While some of the big cryptomining services such as Coinhive have shut down operations, cryptominers are still the most prevalent malware aimed at organisations especially on Cloud environments, a new report by Israel-based cyber security firm Check Point said on Wednesday.
Last month, both Coinhive and Authedmine stopped their mining services.
"For the first time since December 2017, Coinhive dropped from the top position but, despite having only operated for eight days in March, it was still the sixth most prevalent malware to affect organisations during the month.

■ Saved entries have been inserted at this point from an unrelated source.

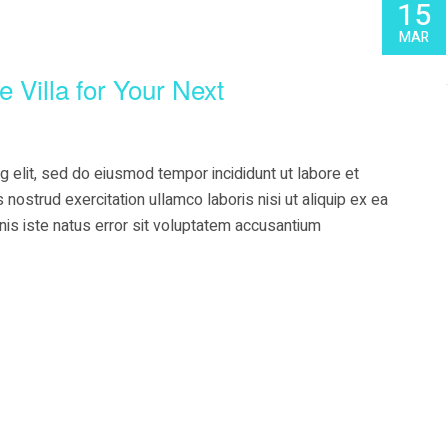
15
MAR
e Villa for Your Next
g elit, sed do eiusmod tempor incididunt ut labore et
nostrud exercitation ullamco laboris nisi ut aliquip ex ea
s iste natus error sit voluptatem accusantium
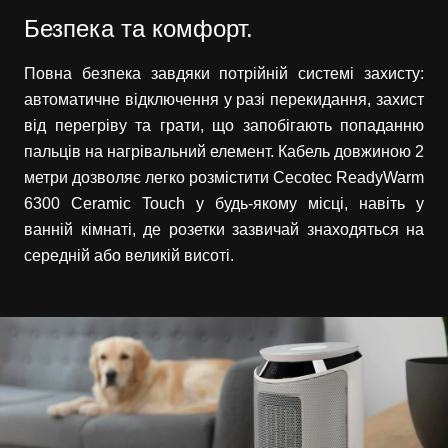
Безпека та комфорт.
Повна безпека завдяки потрійній системі захисту:
автоматичне відключення у разі перекидання, захист
від перегріву та грати, що запобігають попаданню
пальців на нагрівальний елемент. Кабель довжиною 2
метри дозволяє легко розмістити Cecotec ReadyWarm
6300 Ceramic Touch у будь-якому місці, навіть у
ванній кімнаті, де розетки зазвичай знаходяться на
середній або великій висоті.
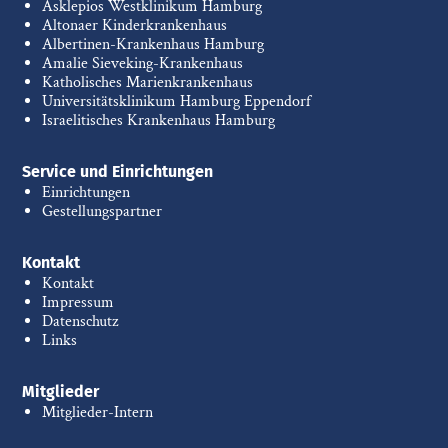
Asklepios Westklinikum Hamburg
Altonaer Kinderkrankenhaus
Albertinen-Krankenhaus Hamburg
Amalie Sieveking-Krankenhaus
Katholisches Marienkrankenhaus
Universitätsklinikum Hamburg Eppendorf
Israelitisches Krankenhaus Hamburg
Service und Einrichtungen
Einrichtungen
Gestellungspartner
Kontakt
Kontakt
Impressum
Datenschutz
Links
Mitglieder
Mitglieder-Intern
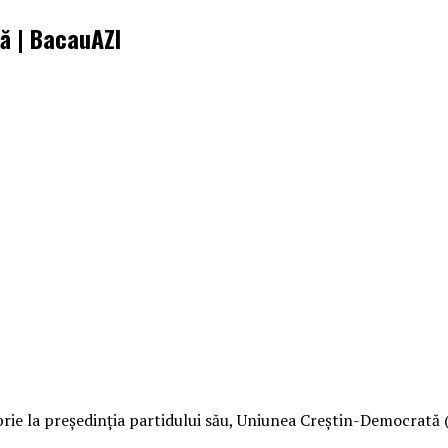
ă | BacauAZI
e la preşedinţia partidului său, Uniunea Creştin-Democrată (C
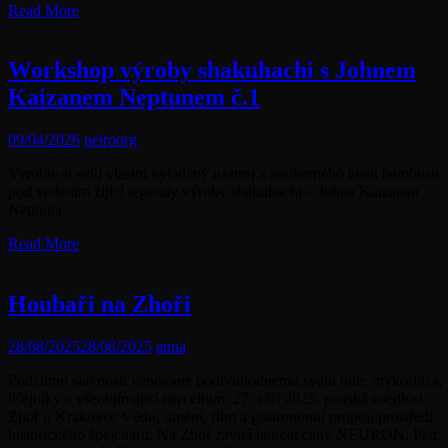
Read More
Workshop výroby shakuhachi s Johnem
Kaizanem Neptunem č.1
09/04/2026
neiroorg
Vyrobte si svůj vlastní vyladěný nástroj z nádherného kusu bambusu
pod vedením žijící legendy výroby shakuhachi – Johna Kaizanan
Neptuna.
Read More
Houbaři na Zhoři
28/08/2025
28/08/2025
anna
Podzimní slavnosti věnované podivuhodnému světu hub: mykorhiza,
lišejníky a všeobjímající mycelium. 27. září 2025, panská usedlost
Zhoř u Krakovce Vědu, umění, film a gastronomii propojí prostředí
historického špejcharu. Na Zhoř zavítá laureát ceny NEURON, Petr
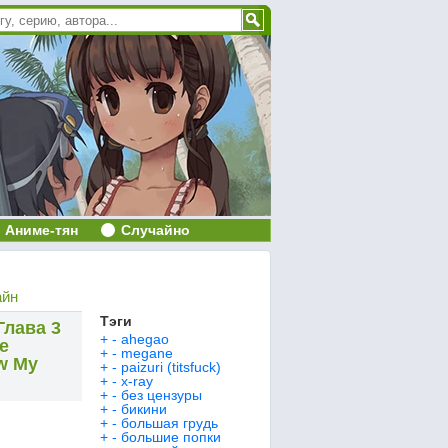
Аниме-тян
Случайно
айн
Тэги
Глава 3
+
-
ahegao
e
+
-
megane
ow My
+
-
paizuri (titsfuck)
+
-
x-ray
+
-
без цензуры
+
-
бикини
+
-
большая грудь
+
-
большие попки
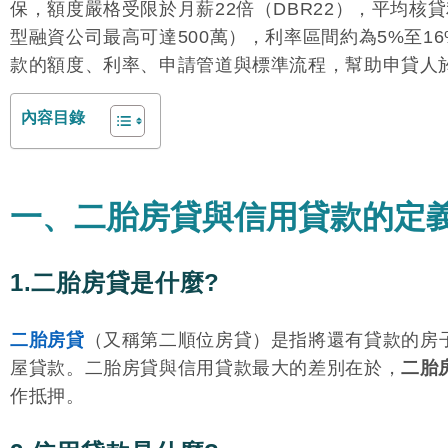
保，額度嚴格受限於月薪22倍（DBR22），平均核
型融資公司最高可達500萬），利率區間約為5%至
款的額度、利率、申請管道與標準流程，幫助申貸人
內容目錄
一、二胎房貸與信用貸款的定
1.二胎房貸是什麼?
二胎房貸
（又稱第二順位房貸）是指將還有貸款的房
屋貸款。二胎房貸與信用貸款最大的差別在於，
二胎
作抵押。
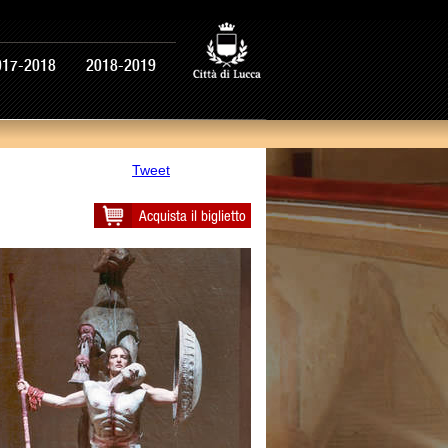
017-2018
2018-2019
Tweet
Acquista il biglietto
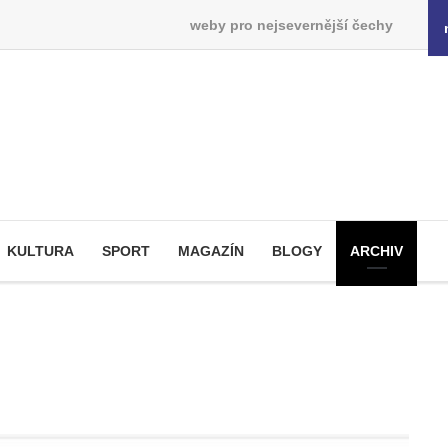
weby pro nejsevernější čechy
KULTURA
SPORT
MAGAZÍN
BLOGY
ARCHIV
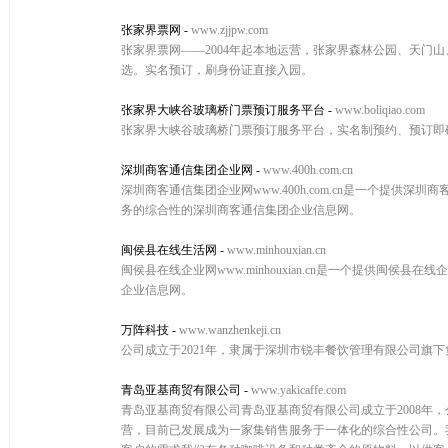
张家界票网
-
www.zjjpw.com
张家界票网——2004年起本地运营，张家界森林公园、天门
选。实名预订，刷身份证直接入园。
张家界大峡谷玻璃桥门票预订服务平台
-
www.boliqiao.com
张家界大峡谷玻璃桥门票预订服务平台，实名制预约、预订即
深圳商客通信集团企业网
-
www.400h.com.cn
深圳商客通信集团企业网www.400h.com.cn是一个提
务的综合性的深圳商客通信集团企业信息网。
闽侯县在线生活网
-
www.minhouxian.cn
闽侯县在线企业网www.minhouxian.cn是一个提供
企业信息网。
万阵科技
-
www.wanzhenkeji.cn
公司成立于2021年，隶属于深圳市锐丰餐饮管理有限公司旗
青岛亚基商贸有限公司
-
www.yakicaffe.com
青岛亚基商贸有限公司青岛亚基商贸有限公司成立于2008年
营，目前已发展成为一家集销售服务于一体化的综合性公司。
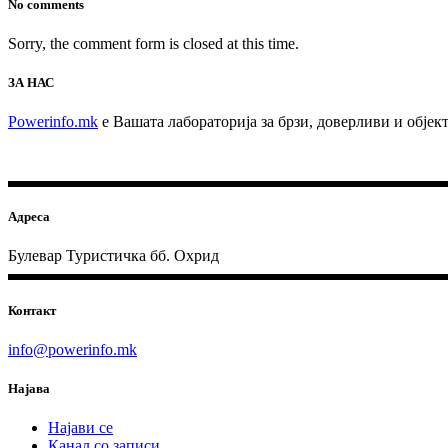
No comments
Sorry, the comment form is closed at this time.
ЗА НАС
Powerinfo.mk
e Вашата лабораторија за брзи, доверливи и обје
Адреса
Булевар Туристичка бб. Охрид
Контакт
info@powerinfo.mk
Најава
Најави се
Канал со записи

At its peak, Coinhive impacted 23 per cent of organisations worldwide.
"With cryptocurrencies' values dropping overall since 2018, we will be seeing more cryptominers for browsers following Coinhive's steps and ceasing operation," said Maya Horowitz, Threat Intelligence and Research Director at Check Point.
"However, I suspect that cyber criminals will find ways to earn from more robust cryptomining activities, such as mining on Cloud environments, where the built-in auto-scaling feature allows the creation of a larger haul of cryptocurrency," Horowitz said in a statement.
Organisations have been asked to pay hundreds of thousands of dollars to their Cloud vendors for the compute resources used illicitly by cryptominers.
Check Point's "ThreatCloud Map" database holds over 250 million addresses analysed for bot discovery, more than 11 million malware signatures and over 5.5 million infected websites, and identifies millions of malware types daily.